- [The problem]: In the entries below, spot each line with the word "damage" and copy it.

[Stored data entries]
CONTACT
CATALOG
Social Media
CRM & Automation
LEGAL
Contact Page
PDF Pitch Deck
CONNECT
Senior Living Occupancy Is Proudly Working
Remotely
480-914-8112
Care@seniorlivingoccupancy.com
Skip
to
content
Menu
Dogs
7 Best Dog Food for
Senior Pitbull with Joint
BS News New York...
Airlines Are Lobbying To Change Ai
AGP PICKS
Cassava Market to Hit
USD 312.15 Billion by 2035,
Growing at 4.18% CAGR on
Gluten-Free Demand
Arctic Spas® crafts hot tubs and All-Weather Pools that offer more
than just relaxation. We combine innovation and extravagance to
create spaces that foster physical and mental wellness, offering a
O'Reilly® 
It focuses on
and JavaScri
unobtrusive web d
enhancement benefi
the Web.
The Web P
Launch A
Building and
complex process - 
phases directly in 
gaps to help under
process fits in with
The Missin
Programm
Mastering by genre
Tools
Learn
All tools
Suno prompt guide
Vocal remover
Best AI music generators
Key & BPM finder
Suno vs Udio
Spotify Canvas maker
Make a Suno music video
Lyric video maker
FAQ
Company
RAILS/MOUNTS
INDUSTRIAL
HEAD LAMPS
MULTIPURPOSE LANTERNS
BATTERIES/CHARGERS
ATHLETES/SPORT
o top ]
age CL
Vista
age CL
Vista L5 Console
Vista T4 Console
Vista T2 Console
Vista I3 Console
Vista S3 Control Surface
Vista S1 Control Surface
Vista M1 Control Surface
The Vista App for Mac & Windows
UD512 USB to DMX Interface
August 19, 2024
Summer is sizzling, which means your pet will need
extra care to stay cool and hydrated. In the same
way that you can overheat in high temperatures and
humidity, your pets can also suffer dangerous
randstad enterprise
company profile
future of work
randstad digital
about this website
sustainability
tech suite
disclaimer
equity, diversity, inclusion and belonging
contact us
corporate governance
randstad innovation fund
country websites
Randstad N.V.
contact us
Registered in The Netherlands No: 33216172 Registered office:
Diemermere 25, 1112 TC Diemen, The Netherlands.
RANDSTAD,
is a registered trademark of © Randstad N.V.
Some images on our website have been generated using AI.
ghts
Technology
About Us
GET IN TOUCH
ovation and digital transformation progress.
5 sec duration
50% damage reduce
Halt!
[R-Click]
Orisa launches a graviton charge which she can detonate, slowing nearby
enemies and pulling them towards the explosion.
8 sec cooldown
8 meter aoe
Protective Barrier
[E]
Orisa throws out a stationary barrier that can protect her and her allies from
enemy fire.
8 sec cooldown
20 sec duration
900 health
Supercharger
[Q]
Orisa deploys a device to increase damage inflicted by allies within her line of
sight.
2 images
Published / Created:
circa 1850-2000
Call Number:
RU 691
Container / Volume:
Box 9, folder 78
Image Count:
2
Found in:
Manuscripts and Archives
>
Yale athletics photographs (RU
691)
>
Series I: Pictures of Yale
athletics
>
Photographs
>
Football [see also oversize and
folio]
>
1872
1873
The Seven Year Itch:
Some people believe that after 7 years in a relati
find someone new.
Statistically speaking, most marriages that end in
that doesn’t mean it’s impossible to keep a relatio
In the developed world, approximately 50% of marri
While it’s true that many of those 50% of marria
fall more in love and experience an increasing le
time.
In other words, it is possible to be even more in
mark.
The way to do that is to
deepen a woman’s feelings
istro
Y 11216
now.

- [Response]:
50% damage reduce
Orisa deploys a device to increase damage inflicted by allies within her line of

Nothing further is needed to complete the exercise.